# PROBLEM TO WORK ON:
From the entries below, copy every line where the string "thành" appears.

# EXTRACTED RECORDS:
>>

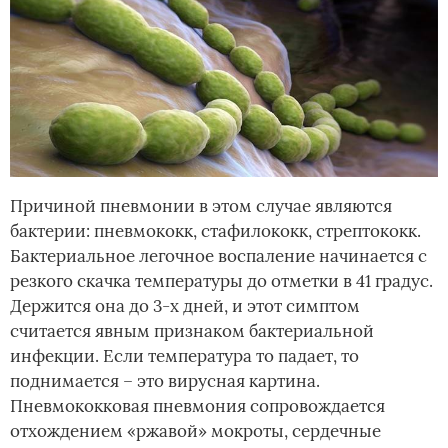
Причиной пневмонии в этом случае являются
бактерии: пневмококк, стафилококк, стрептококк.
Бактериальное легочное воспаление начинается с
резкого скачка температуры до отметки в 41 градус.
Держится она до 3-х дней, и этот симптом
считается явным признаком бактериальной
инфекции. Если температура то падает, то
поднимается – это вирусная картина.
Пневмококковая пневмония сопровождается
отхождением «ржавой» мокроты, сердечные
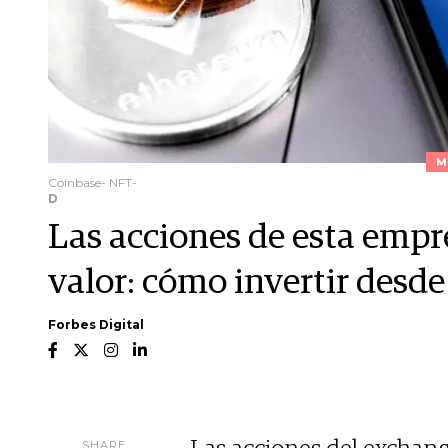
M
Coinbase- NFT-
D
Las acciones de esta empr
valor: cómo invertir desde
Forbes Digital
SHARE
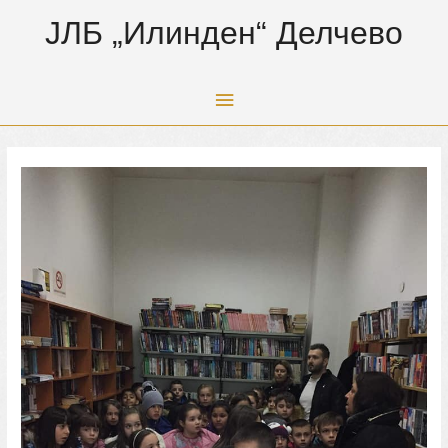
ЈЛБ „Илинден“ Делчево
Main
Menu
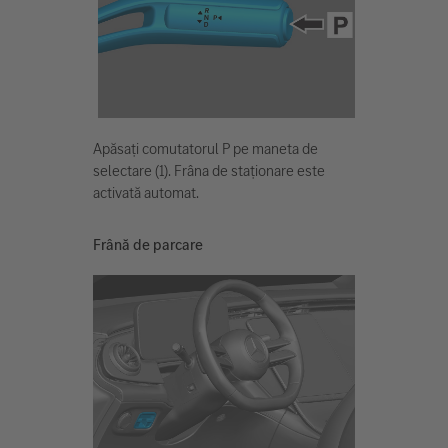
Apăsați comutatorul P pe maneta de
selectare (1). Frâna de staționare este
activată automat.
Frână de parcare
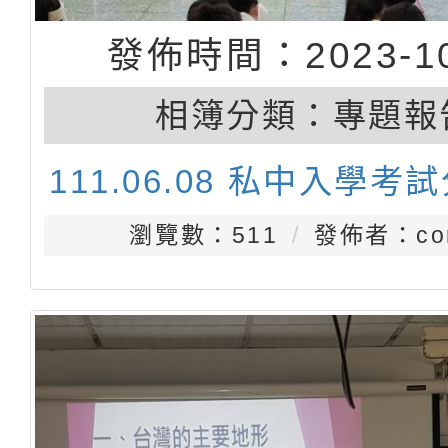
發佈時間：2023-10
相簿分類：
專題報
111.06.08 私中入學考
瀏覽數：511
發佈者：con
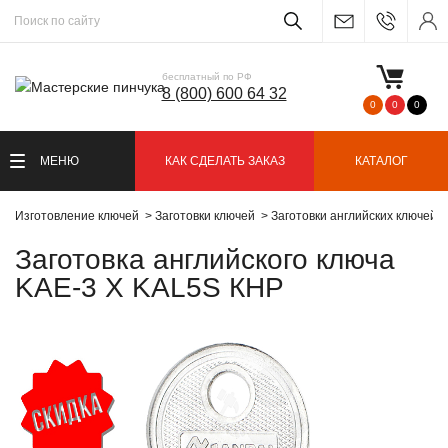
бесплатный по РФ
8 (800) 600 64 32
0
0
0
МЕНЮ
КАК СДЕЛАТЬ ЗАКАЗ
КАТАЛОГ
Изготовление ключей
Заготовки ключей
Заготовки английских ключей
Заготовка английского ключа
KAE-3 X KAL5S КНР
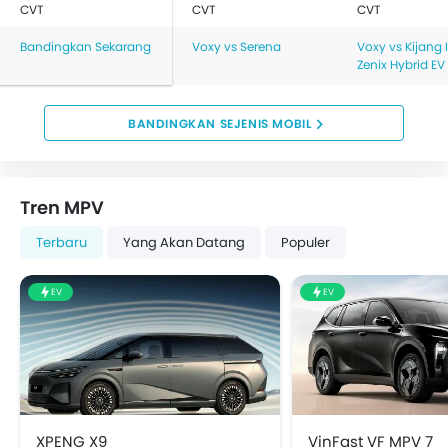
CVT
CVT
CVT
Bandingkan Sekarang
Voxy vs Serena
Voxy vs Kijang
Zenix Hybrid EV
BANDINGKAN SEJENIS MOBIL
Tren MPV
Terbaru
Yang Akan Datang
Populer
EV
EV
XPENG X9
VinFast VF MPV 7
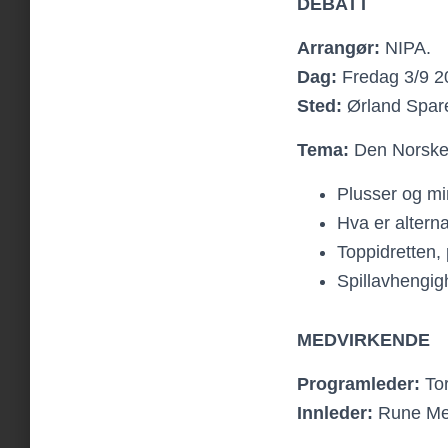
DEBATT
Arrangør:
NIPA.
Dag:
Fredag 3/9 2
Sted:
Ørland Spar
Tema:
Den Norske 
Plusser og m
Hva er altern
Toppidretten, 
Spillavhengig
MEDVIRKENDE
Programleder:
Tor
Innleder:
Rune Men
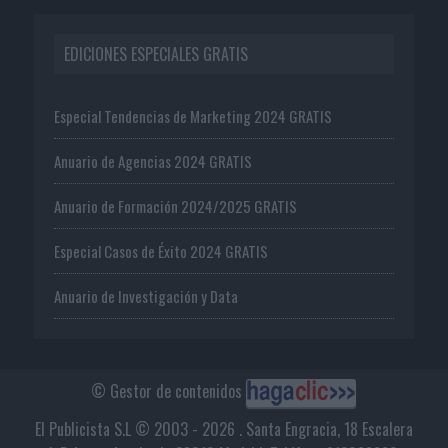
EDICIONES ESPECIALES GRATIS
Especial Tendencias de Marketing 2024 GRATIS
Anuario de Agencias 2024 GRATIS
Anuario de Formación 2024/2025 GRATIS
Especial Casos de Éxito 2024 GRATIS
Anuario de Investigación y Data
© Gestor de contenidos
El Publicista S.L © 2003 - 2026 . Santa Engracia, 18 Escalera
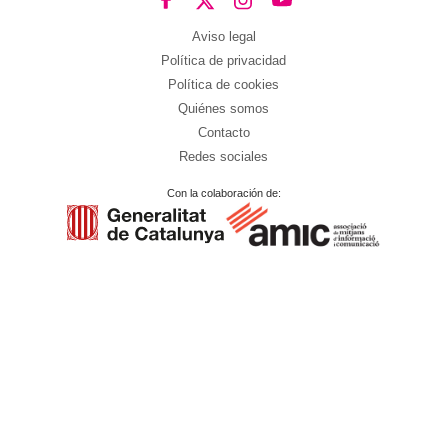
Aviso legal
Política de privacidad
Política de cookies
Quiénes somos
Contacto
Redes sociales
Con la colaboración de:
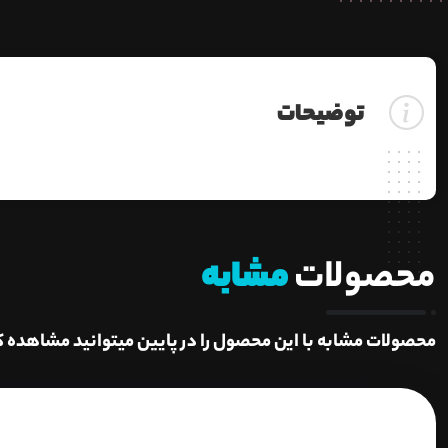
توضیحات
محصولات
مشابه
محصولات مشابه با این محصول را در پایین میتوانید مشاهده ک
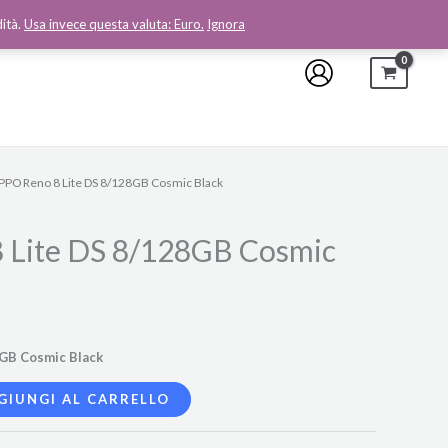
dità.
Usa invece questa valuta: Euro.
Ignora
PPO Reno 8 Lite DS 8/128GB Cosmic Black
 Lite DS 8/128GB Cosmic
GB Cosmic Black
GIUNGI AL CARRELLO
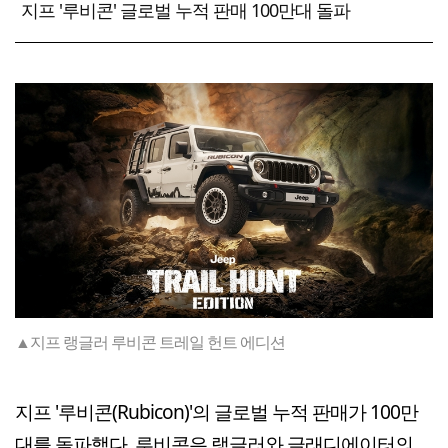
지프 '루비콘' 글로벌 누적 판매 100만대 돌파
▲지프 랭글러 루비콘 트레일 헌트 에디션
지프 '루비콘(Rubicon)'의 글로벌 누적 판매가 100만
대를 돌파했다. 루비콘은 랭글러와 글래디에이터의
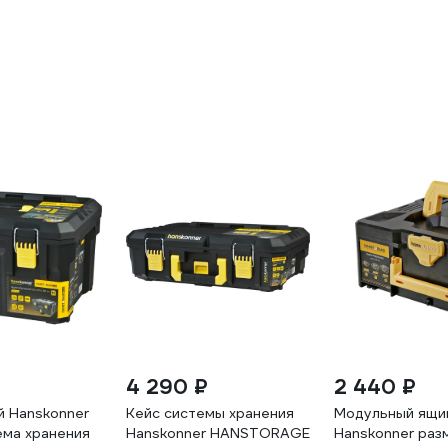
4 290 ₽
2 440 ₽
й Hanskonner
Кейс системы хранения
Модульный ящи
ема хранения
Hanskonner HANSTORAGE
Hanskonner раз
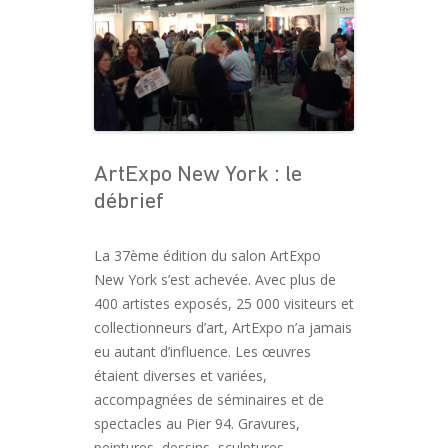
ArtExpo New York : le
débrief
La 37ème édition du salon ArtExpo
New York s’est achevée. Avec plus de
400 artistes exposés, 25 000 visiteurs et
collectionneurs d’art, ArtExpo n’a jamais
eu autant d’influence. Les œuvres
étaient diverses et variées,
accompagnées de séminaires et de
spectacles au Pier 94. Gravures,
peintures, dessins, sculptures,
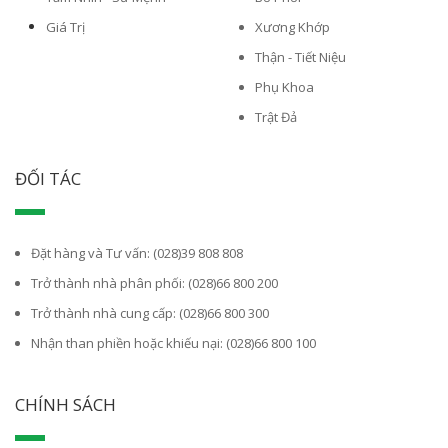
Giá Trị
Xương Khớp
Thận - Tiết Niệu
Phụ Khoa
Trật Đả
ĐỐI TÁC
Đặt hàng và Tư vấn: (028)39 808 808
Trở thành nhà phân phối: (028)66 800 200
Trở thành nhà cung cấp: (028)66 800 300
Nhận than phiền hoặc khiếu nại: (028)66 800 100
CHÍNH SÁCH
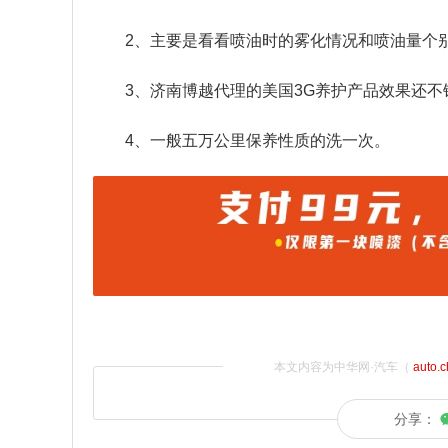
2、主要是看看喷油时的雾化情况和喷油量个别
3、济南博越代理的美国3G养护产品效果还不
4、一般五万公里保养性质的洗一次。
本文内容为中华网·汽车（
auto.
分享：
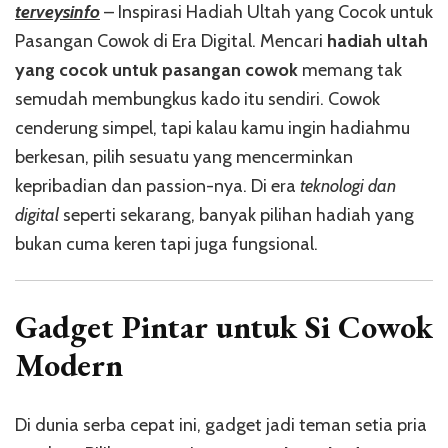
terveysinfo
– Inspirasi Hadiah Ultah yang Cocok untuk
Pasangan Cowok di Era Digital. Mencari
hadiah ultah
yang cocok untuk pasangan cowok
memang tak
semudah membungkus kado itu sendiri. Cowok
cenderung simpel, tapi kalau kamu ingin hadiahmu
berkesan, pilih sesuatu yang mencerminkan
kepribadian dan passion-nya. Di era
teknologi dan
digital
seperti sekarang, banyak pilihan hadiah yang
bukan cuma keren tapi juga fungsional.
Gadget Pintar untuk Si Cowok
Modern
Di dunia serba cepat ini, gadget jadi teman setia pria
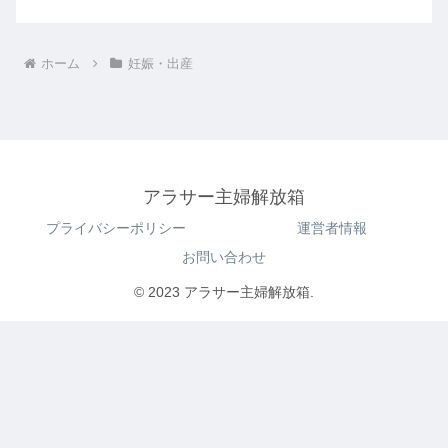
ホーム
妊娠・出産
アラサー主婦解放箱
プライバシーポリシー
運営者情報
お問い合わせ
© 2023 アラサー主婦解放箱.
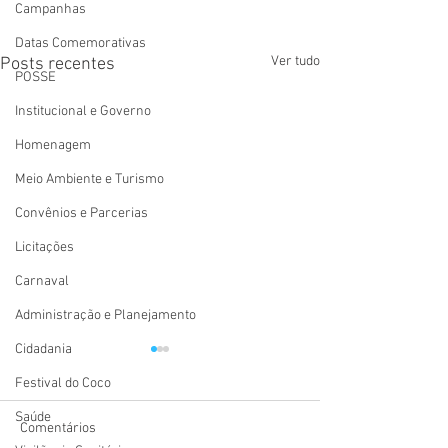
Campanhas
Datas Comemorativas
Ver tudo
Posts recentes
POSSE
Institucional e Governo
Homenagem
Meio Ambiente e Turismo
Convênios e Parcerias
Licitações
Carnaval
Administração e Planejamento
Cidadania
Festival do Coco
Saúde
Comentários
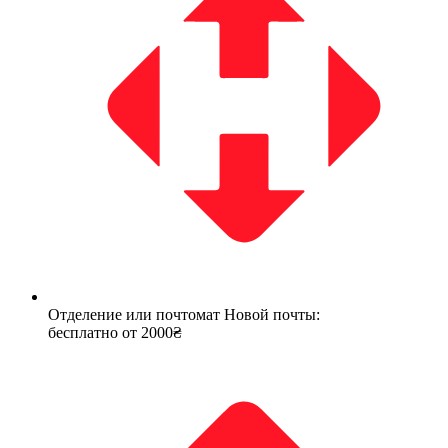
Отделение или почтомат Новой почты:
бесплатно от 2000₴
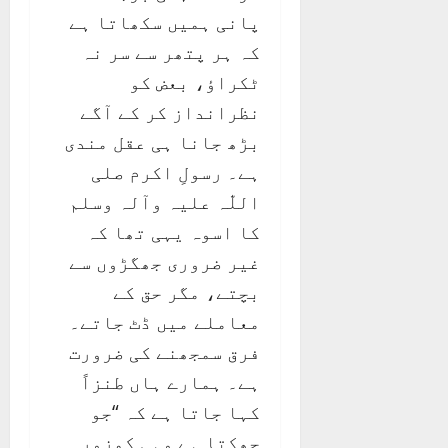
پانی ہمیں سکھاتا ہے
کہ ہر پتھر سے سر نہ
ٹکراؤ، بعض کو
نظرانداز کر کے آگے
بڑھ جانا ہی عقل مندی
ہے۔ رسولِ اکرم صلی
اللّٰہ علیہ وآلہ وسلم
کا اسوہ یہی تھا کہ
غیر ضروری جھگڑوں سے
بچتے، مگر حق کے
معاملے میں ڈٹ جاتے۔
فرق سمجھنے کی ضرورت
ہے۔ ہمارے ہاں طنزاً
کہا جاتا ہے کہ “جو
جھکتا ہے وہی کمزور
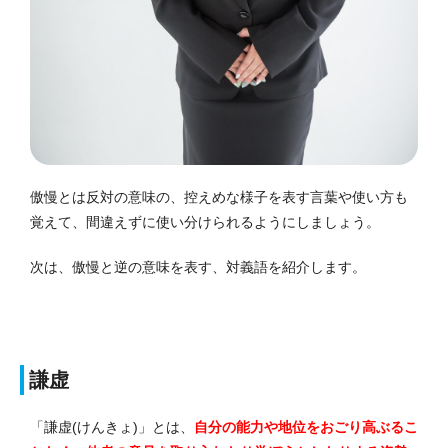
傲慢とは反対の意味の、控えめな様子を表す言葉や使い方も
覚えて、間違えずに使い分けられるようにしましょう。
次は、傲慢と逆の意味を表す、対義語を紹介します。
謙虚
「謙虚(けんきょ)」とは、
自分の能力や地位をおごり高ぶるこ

<<

# REPLY TO THE TASK:
Trở thành nhà phân phối: (028)66 800 200
Trở thành nhà cung cấp: (028)66 800 300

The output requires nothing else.